GOOD neighbours, my foot!

While accepting that Sue Kipling is possibly one of the best councillors we have enjoyed in Peover for some time, I must take issue with her comment as reported in the Knutsford Guardian January 9 that 'Barclays Bank are good neighbours to the local community.'

A good neighbour is someone who can live alongside without upsetting the life of the community, or creating situations which either inconvenience, irritate or generally annoy others in the neighbourhood.

Having been a householder in Peover for over half a century I well remember the days when Radbroke was a private home surrounded by a beautiful garden and farming land.

It was in fact a delightful part of the Cheshire countryside.

The lanes had little traffic and our roadside hedges abounded with wildlife with wide grass verges providing the opportunity of safety from traffic whether mounted or on foot.

The commercial development of Radbroke would have been better located in an urban area more suited to the enormous development that Barclays obviously envisaged and not in an area of country, which for everyone else seemed to be designated as greenbelt.

The influx of 3,000 bank staff into a rural area devoid of any worthwhile public transport and requiring car parking for 2,500 vehicles was inevitably certain to cause problems to say nothing of the extensive building required to accommodate them.

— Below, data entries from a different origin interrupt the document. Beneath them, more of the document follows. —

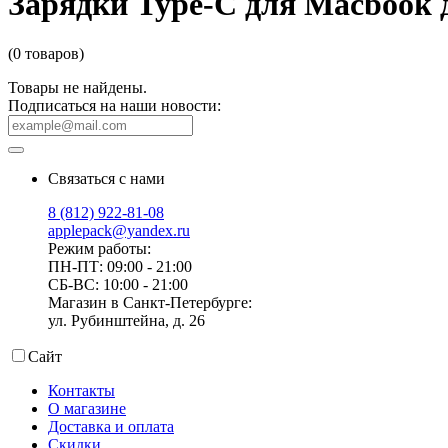
Зарядки Type-C для Macbook
(0 товаров)
Товары не найдены.
Подписаться на наши новости:
Связаться с нами
8 (812) 922-81-08
applepack@yandex.ru
Режим работы:
ПН-ПТ: 09:00 - 21:00
СБ-ВС: 10:00 - 21:00
Магазин в Санкт-Петербурге:
ул. Рубинштейна, д. 26
Сайт
Контакты
О магазине
Доставка и оплата
Скидки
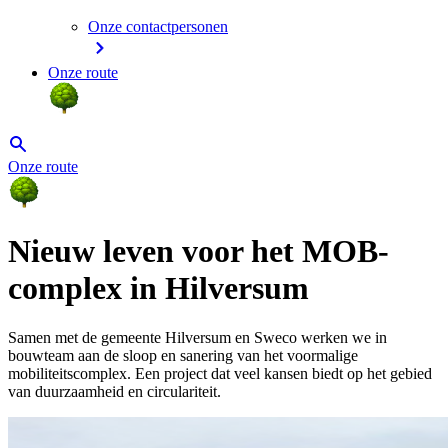
Onze contactpersonen
Onze route
Onze route
Nieuw leven voor het MOB-
complex in Hilversum
Samen met de gemeente Hilversum en Sweco werken we in
bouwteam aan de sloop en sanering van het voormalige
mobiliteitscomplex. Een project dat veel kansen biedt op het gebied
van duurzaamheid en circulariteit.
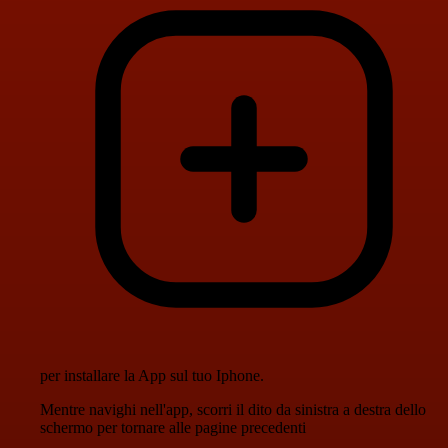
per installare la App sul tuo Iphone.
Mentre navighi nell'app, scorri il dito da sinistra a destra dello
schermo per tornare alle pagine precedenti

As a consequence we have a situation where our country lanes each morning and night are inundated with cars travelling at high speed understandably searching for any short cut to speed up their journey.

As a consequence many of the birds from the hedgerows have been slaughtered and much of the grass verge has disappeared beneath an ever-widening strip of tarmac used in an effort to widen the roads.

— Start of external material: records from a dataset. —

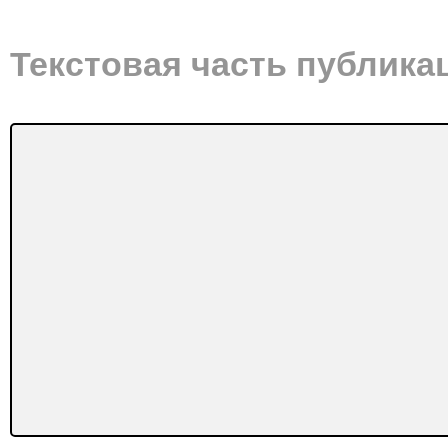
Текстовая часть публика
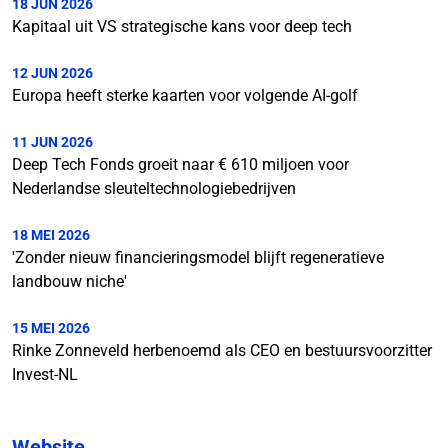
18 JUN 2026
Kapitaal uit VS strategische kans voor deep tech
12 JUN 2026
Europa heeft sterke kaarten voor volgende AI-golf
11 JUN 2026
Deep Tech Fonds groeit naar € 610 miljoen voor
Nederlandse sleuteltechnologiebedrijven
18 MEI 2026
'Zonder nieuw financieringsmodel blijft regeneratieve
landbouw niche'
15 MEI 2026
Rinke Zonneveld herbenoemd als CEO en bestuursvoorzitter
Invest-NL
Website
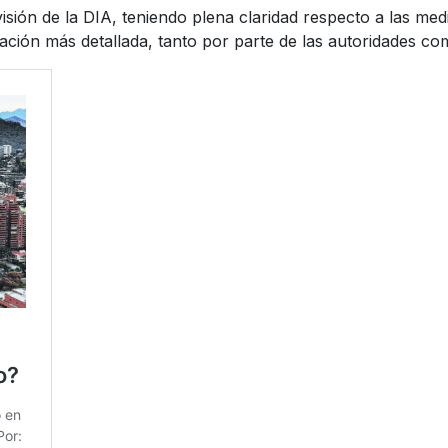
isión de la DIA, teniendo plena claridad respecto a las med
ación más detallada, tanto por parte de las autoridades c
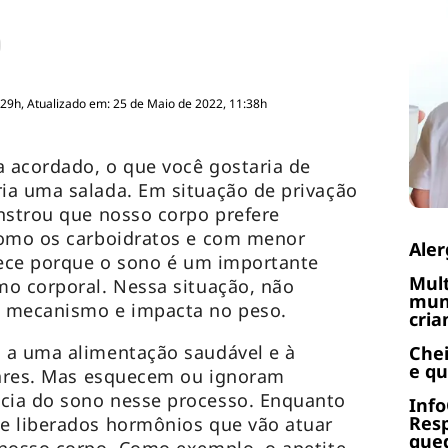
:29h, Atualizado em: 25 de Maio de 2022, 11:38h
a acordado, o que você gostaria de
ia uma salada. Em situação de privação
nstrou que nosso corpo prefere
como os carboidratos e com menor
Aler
tece porque o sono é um importante
Mult
mo corporal. Nessa situação, não
muni
e mecanismo e impacta no peso.
cria
 a uma alimentação saudável e à
Chei
e q
ulares. Mas esquecem ou ignoram
cia do sono nesse processo. Enquanto
Info
Res
e liberados hormônios que vão atuar
qued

What is left is more often than not a sea of mud.

If the nightmares of the morning and evening rush are not bad enough it appears that between 10am and 2pm an ever increasing number of people from Radbroke have to go jogging often two and sometimes three abreast, causing at best a hold-up in traffic and at worst a safety hazard.

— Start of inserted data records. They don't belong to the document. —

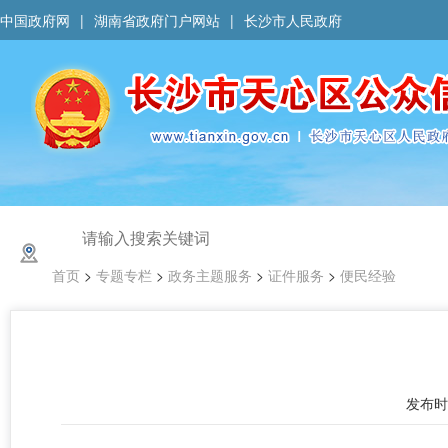
中国政府网
|
湖南省政府门户网站
|
长沙市人民政府
首页
>
专题专栏
>
政务主题服务
>
证件服务
>
便民经验
发布时间 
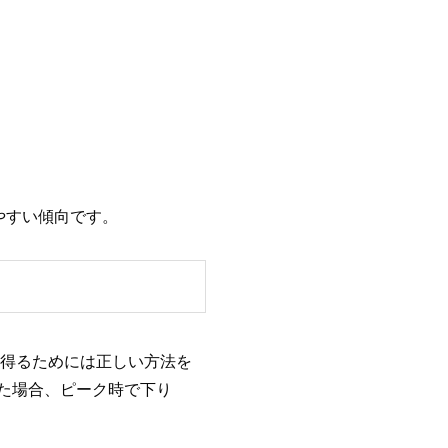
しやすい傾向です。
を得るためには正しい方法を
した場合、ピーク時で下り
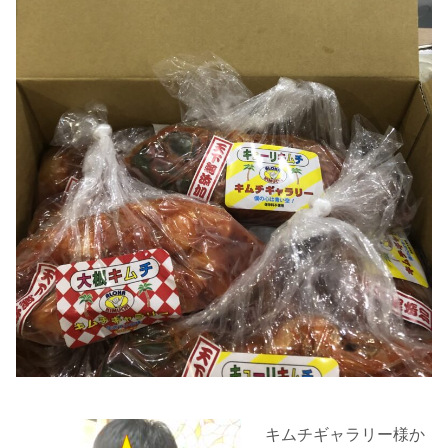
キムチギャラリー様か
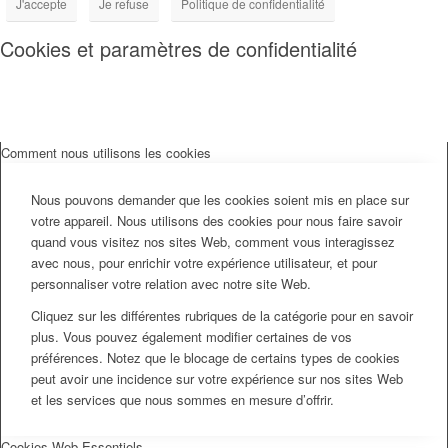
J'accepte
Je refuse
Politique de confidentialité
Cookies et paramètres de confidentialité
Comment nous utilisons les cookies
Nous pouvons demander que les cookies soient mis en place sur
votre appareil. Nous utilisons des cookies pour nous faire savoir
quand vous visitez nos sites Web, comment vous interagissez
avec nous, pour enrichir votre expérience utilisateur, et pour
personnaliser votre relation avec notre site Web.
Cliquez sur les différentes rubriques de la catégorie pour en savoir
plus. Vous pouvez également modifier certaines de vos
préférences. Notez que le blocage de certains types de cookies
peut avoir une incidence sur votre expérience sur nos sites Web
et les services que nous sommes en mesure d’offrir.
Cookies Web Essentiels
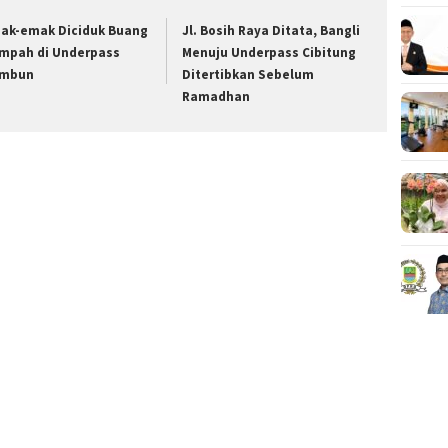
ak-emak Diciduk Buang
Jl. Bosih Raya Ditata, Bangli
mpah di Underpass
Menuju Underpass Cibitung
mbun
Ditertibkan Sebelum
Ramadhan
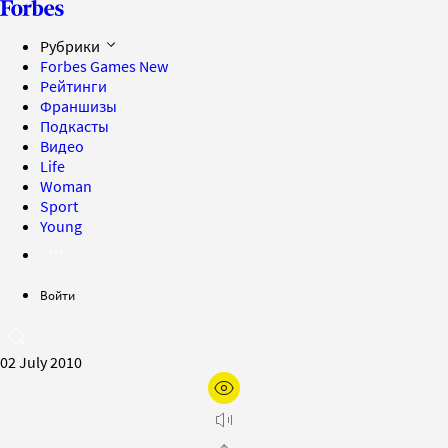
Рубрики
Forbes Games
New
Рейтинги
Франшизы
Подкасты
Видео
Life
Woman
Sport
Young
Войти
02 July 2010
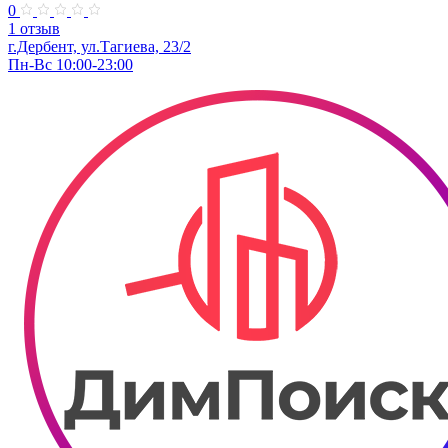
0
1 отзыв
г.Дербент, ул.Тагиева, 23/2
Пн-Вс 10:00-23:00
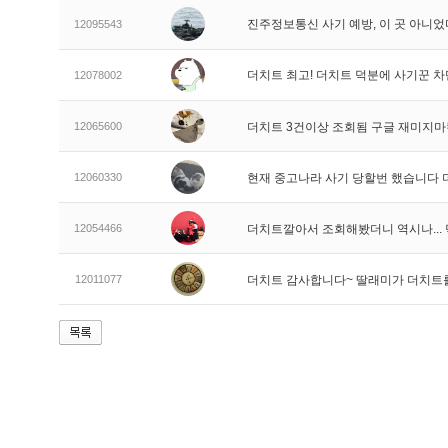
진주정보통신 사기 예방, 이 곳 아니었
12095543
더치트 최고! 더치트 덕분에 사기꾼 차
12078002
12065600
더치트 3건이상 조회됨 구글 재미지
12060330
현재 중고나라 사기 당할번 했습니다
12054466
더치트깔아서 조회해봤더니 역시나..
12011077
더치트 감사합니다~ 딸래미가 더치트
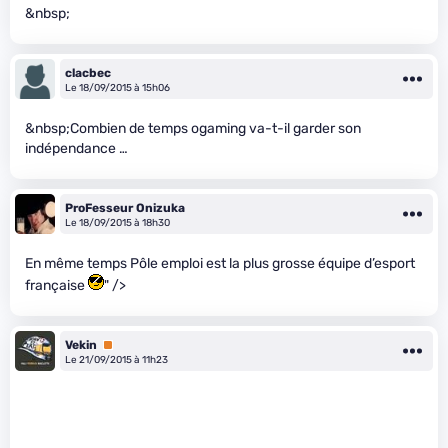
&nbsp;
clacbec
Le 18/09/2015 à 15h06
&nbsp;Combien de temps ogaming va-t-il garder son
indépendance …
ProFesseur Onizuka
Le 18/09/2015 à 18h30
En même temps Pôle emploi est la plus grosse équipe d’esport
française
" />
Vekin
Premium
Le 21/09/2015 à 11h23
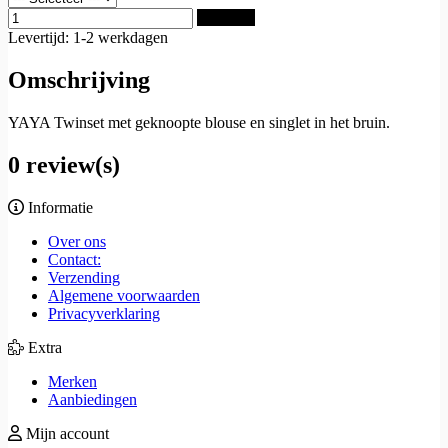
Bestellen
Levertijd: 1-2 werkdagen
Omschrijving
YAYA Twinset met geknoopte blouse en singlet in het bruin.
0 review(s)
Informatie
Over ons
Contact:
Verzending
Algemene voorwaarden
Privacyverklaring
Extra
Merken
Aanbiedingen
Mijn account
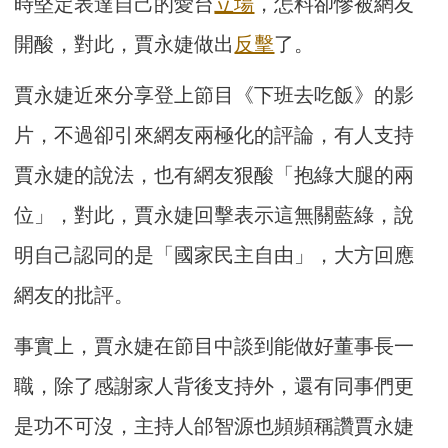
時堅定表達自己的愛台
立場
，怎料卻慘被網友
開酸，對此，賈永婕做出
反擊
了。
賈永婕近來分享登上節目《下班去吃飯》的影
片，不過卻引來網友兩極化的評論，有人支持
賈永婕的說法，也有網友狠酸「抱綠大腿的兩
位」，對此，賈永婕回擊表示這無關藍綠，說
明自己認同的是「國家民主自由」，大方回應
網友的批評。
事實上，賈永婕在節目中談到能做好董事長一
職，除了感謝家人背後支持外，還有同事們更
是功不可沒，主持人邰智源也頻頻稱讚賈永婕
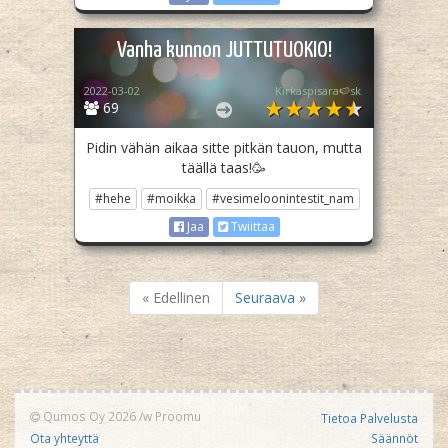
Vanha kunnon JUTTUTUOKIO!
2022-03-02
Kirkaspisara🍉sk
69
Pidin vähän aikaa sitte pitkän tauon, mutta
täällä taas!🥳
#hehe
#moikka
#vesimeloonintestit_nam
Jaa
Twiittaa
« Edellinen
Seuraava »
Qumos Oy 2026
/w
Proomu
Tietoa Palvelusta
Ota yhteyttä
Säännöt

If Sue Kipling really believes what she says then perhaps she can persuade Barclays Bank to:

1 Make an effort to supply a modicum of buses to and from the major dormitory areas

2 Spend a bit of money on erecting tiered or subterranean facilities and not look to spread over open grassland to meet their car parking requirements and

3 Provide, in the interest of safety, a running track to keep their employees off the roads or for those who won't 'track run' issue a standard uniform which cannot be worse than the wide assortment of unattractive garb they currently display.

In conclusion I wish to point out that the rates Radbroke pay are classified as non-domestic rates and do not go to helping to reduce the charges we residents have to meet.